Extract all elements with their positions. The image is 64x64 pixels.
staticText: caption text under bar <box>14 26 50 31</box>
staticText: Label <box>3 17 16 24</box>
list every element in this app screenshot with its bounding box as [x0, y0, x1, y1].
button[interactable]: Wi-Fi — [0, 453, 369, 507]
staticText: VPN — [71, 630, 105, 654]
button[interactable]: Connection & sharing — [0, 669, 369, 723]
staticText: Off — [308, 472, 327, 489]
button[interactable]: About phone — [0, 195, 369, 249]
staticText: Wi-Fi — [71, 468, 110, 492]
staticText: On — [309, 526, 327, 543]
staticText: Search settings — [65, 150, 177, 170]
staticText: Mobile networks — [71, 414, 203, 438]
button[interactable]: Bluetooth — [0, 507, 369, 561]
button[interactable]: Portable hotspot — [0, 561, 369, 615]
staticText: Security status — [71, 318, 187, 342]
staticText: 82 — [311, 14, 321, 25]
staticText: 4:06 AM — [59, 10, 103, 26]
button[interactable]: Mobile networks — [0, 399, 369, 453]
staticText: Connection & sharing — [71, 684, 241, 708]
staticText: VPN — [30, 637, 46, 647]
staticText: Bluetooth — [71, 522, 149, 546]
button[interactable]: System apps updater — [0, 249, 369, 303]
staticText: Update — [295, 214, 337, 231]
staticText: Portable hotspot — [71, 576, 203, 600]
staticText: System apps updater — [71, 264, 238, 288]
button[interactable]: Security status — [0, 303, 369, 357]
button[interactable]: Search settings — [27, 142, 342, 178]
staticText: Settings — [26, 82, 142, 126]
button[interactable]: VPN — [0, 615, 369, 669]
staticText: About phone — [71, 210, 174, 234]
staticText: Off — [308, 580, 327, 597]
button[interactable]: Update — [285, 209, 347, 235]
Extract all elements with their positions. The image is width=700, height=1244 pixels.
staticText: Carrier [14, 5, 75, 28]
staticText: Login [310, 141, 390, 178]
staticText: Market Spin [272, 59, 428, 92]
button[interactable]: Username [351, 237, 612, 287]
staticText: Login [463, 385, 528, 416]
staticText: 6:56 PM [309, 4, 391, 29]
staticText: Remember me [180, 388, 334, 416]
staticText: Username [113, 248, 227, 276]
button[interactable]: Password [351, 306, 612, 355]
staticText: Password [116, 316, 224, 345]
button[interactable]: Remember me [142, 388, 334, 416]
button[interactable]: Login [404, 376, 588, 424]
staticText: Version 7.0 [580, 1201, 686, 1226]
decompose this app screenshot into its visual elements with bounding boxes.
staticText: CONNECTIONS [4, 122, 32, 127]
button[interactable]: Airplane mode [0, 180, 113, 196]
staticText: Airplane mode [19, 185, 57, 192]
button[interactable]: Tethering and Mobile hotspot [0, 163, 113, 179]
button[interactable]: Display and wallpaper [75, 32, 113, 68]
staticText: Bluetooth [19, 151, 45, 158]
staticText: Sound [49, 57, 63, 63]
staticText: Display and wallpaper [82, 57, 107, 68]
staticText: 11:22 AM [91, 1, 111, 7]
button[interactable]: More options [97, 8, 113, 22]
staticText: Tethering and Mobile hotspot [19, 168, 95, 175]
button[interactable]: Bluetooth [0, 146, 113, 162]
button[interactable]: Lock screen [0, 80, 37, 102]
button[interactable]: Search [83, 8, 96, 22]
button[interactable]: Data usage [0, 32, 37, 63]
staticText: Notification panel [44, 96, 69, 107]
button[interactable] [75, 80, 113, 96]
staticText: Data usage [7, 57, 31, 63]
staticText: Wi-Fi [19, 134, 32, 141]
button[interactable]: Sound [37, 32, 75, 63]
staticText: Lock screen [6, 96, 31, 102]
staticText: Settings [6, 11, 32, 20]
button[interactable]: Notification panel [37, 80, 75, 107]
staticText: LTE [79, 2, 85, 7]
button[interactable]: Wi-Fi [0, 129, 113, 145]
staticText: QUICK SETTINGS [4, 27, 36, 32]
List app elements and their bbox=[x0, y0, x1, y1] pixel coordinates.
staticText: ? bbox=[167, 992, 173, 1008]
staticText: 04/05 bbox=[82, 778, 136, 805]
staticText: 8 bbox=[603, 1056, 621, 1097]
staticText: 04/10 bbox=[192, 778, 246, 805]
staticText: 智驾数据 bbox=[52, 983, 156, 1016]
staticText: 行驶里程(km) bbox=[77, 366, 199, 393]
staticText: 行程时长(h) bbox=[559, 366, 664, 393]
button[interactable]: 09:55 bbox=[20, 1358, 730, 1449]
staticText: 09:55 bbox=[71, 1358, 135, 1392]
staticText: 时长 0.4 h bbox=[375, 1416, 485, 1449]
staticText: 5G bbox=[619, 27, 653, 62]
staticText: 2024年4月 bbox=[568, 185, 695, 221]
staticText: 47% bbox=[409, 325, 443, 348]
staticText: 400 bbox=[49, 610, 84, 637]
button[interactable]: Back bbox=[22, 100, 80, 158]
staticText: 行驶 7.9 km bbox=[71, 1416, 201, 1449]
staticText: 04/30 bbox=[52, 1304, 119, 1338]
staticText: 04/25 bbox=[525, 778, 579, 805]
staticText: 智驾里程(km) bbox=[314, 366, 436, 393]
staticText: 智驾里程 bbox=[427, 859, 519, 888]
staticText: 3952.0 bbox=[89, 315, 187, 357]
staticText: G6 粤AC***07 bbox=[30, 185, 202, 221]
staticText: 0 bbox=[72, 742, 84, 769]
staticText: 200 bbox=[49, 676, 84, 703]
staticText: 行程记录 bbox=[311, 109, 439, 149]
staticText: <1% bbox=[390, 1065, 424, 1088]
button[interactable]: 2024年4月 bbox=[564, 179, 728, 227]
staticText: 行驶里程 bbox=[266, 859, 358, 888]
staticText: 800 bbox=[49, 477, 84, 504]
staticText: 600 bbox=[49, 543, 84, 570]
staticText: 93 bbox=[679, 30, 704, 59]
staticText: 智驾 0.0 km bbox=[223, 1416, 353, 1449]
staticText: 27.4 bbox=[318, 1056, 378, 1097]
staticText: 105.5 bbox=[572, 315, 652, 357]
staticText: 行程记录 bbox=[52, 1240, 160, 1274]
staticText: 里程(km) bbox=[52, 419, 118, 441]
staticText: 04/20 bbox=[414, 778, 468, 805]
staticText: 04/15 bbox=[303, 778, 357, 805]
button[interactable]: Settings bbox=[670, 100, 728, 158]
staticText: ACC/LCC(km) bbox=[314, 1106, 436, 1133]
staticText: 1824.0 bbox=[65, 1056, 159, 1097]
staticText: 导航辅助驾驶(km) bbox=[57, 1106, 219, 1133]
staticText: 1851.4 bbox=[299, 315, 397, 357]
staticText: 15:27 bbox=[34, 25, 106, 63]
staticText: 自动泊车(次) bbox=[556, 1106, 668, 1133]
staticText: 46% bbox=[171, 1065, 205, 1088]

┄┄┄┄┄┄┄┄┄┄

◆ **Task item**
Write out every entry again, keeping each line exactly the same.

◆ **Answer box**
Extract all elements with their positions. The image is 64x64 pixels.
staticText: caption text under bar <box>14 26 50 31</box>
staticText: Label <box>3 17 16 24</box>
list every element in this app screenshot with its bounding box as [x0, y0, x1, y1].
button[interactable]: Wi-Fi — [0, 453, 369, 507]
staticText: VPN — [71, 630, 105, 654]
button[interactable]: Connection & sharing — [0, 669, 369, 723]
staticText: Off — [308, 472, 327, 489]
button[interactable]: About phone — [0, 195, 369, 249]
staticText: Wi-Fi — [71, 468, 110, 492]
staticText: On — [309, 526, 327, 543]
staticText: Search settings — [65, 150, 177, 170]
staticText: Mobile networks — [71, 414, 203, 438]
button[interactable]: Bluetooth — [0, 507, 369, 561]
button[interactable]: Portable hotspot — [0, 561, 369, 615]
staticText: Security status — [71, 318, 187, 342]
staticText: 82 — [311, 14, 321, 25]
staticText: 4:06 AM — [59, 10, 103, 26]
button[interactable]: Mobile networks — [0, 399, 369, 453]
staticText: Connection & sharing — [71, 684, 241, 708]
staticText: VPN — [30, 637, 46, 647]
staticText: Bluetooth — [71, 522, 149, 546]
button[interactable]: System apps updater — [0, 249, 369, 303]
staticText: Update — [295, 214, 337, 231]
staticText: Portable hotspot — [71, 576, 203, 600]
staticText: System apps updater — [71, 264, 238, 288]
button[interactable]: Security status — [0, 303, 369, 357]
button[interactable]: Search settings — [27, 142, 342, 178]
staticText: Settings — [26, 82, 142, 126]
button[interactable]: VPN — [0, 615, 369, 669]
staticText: About phone — [71, 210, 174, 234]
staticText: Off — [308, 580, 327, 597]
button[interactable]: Update — [285, 209, 347, 235]
Extract all elements with their positions. The image is width=700, height=1244 pixels.
staticText: Carrier [14, 5, 75, 28]
staticText: Login [310, 141, 390, 178]
staticText: Market Spin [272, 59, 428, 92]
button[interactable]: Username [351, 237, 612, 287]
staticText: Login [463, 385, 528, 416]
staticText: 6:56 PM [309, 4, 391, 29]
staticText: Remember me [180, 388, 334, 416]
staticText: Username [113, 248, 227, 276]
button[interactable]: Password [351, 306, 612, 355]
staticText: Password [116, 316, 224, 345]
button[interactable]: Remember me [142, 388, 334, 416]
button[interactable]: Login [404, 376, 588, 424]
staticText: Version 7.0 [580, 1201, 686, 1226]
decompose this app screenshot into its visual elements with bounding boxes.
staticText: CONNECTIONS [4, 122, 32, 127]
button[interactable]: Airplane mode [0, 180, 113, 196]
staticText: Airplane mode [19, 185, 57, 192]
button[interactable]: Tethering and Mobile hotspot [0, 163, 113, 179]
button[interactable]: Display and wallpaper [75, 32, 113, 68]
staticText: Bluetooth [19, 151, 45, 158]
staticText: Sound [49, 57, 63, 63]
staticText: Display and wallpaper [82, 57, 107, 68]
staticText: 11:22 AM [91, 1, 111, 7]
button[interactable]: More options [97, 8, 113, 22]
staticText: Tethering and Mobile hotspot [19, 168, 95, 175]
button[interactable]: Bluetooth [0, 146, 113, 162]
button[interactable]: Lock screen [0, 80, 37, 102]
button[interactable]: Search [83, 8, 96, 22]
button[interactable]: Data usage [0, 32, 37, 63]
staticText: Notification panel [44, 96, 69, 107]
button[interactable] [75, 80, 113, 96]
staticText: Data usage [7, 57, 31, 63]
staticText: Wi-Fi [19, 134, 32, 141]
button[interactable]: Sound [37, 32, 75, 63]
staticText: Lock screen [6, 96, 31, 102]
staticText: Settings [6, 11, 32, 20]
button[interactable]: Notification panel [37, 80, 75, 107]
staticText: LTE [79, 2, 85, 7]
button[interactable]: Wi-Fi [0, 129, 113, 145]
staticText: QUICK SETTINGS [4, 27, 36, 32]
List app elements and their bbox=[x0, y0, x1, y1] pixel coordinates.
staticText: ? bbox=[167, 992, 173, 1008]
staticText: 04/05 bbox=[82, 778, 136, 805]
staticText: 8 bbox=[603, 1056, 621, 1097]
staticText: 04/10 bbox=[192, 778, 246, 805]
staticText: 智驾数据 bbox=[52, 983, 156, 1016]
staticText: 行驶里程(km) bbox=[77, 366, 199, 393]
staticText: 行程时长(h) bbox=[559, 366, 664, 393]
button[interactable]: 09:55 bbox=[20, 1358, 730, 1449]
staticText: 09:55 bbox=[71, 1358, 135, 1392]
staticText: 时长 0.4 h bbox=[375, 1416, 485, 1449]
staticText: 5G bbox=[619, 27, 653, 62]
staticText: 2024年4月 bbox=[568, 185, 695, 221]
staticText: 47% bbox=[409, 325, 443, 348]
staticText: 400 bbox=[49, 610, 84, 637]
button[interactable]: Back bbox=[22, 100, 80, 158]
staticText: 行驶 7.9 km bbox=[71, 1416, 201, 1449]
staticText: 04/30 bbox=[52, 1304, 119, 1338]
staticText: 04/25 bbox=[525, 778, 579, 805]
staticText: 智驾里程(km) bbox=[314, 366, 436, 393]
staticText: 智驾里程 bbox=[427, 859, 519, 888]
staticText: 3952.0 bbox=[89, 315, 187, 357]
staticText: G6 粤AC***07 bbox=[30, 185, 202, 221]
staticText: 0 bbox=[72, 742, 84, 769]
staticText: 200 bbox=[49, 676, 84, 703]
staticText: 行程记录 bbox=[311, 109, 439, 149]
staticText: <1% bbox=[390, 1065, 424, 1088]
button[interactable]: 2024年4月 bbox=[564, 179, 728, 227]
staticText: 行驶里程 bbox=[266, 859, 358, 888]
staticText: 800 bbox=[49, 477, 84, 504]
staticText: 600 bbox=[49, 543, 84, 570]
staticText: 93 bbox=[679, 30, 704, 59]
staticText: 智驾 0.0 km bbox=[223, 1416, 353, 1449]
staticText: 27.4 bbox=[318, 1056, 378, 1097]
staticText: 105.5 bbox=[572, 315, 652, 357]
staticText: 行程记录 bbox=[52, 1240, 160, 1274]
staticText: 里程(km) bbox=[52, 419, 118, 441]
staticText: 04/20 bbox=[414, 778, 468, 805]
staticText: 04/15 bbox=[303, 778, 357, 805]
button[interactable]: Settings bbox=[670, 100, 728, 158]
staticText: ACC/LCC(km) bbox=[314, 1106, 436, 1133]
staticText: 1824.0 bbox=[65, 1056, 159, 1097]
staticText: 导航辅助驾驶(km) bbox=[57, 1106, 219, 1133]
staticText: 1851.4 bbox=[299, 315, 397, 357]
staticText: 15:27 bbox=[34, 25, 106, 63]
staticText: 自动泊车(次) bbox=[556, 1106, 668, 1133]
staticText: 46% bbox=[171, 1065, 205, 1088]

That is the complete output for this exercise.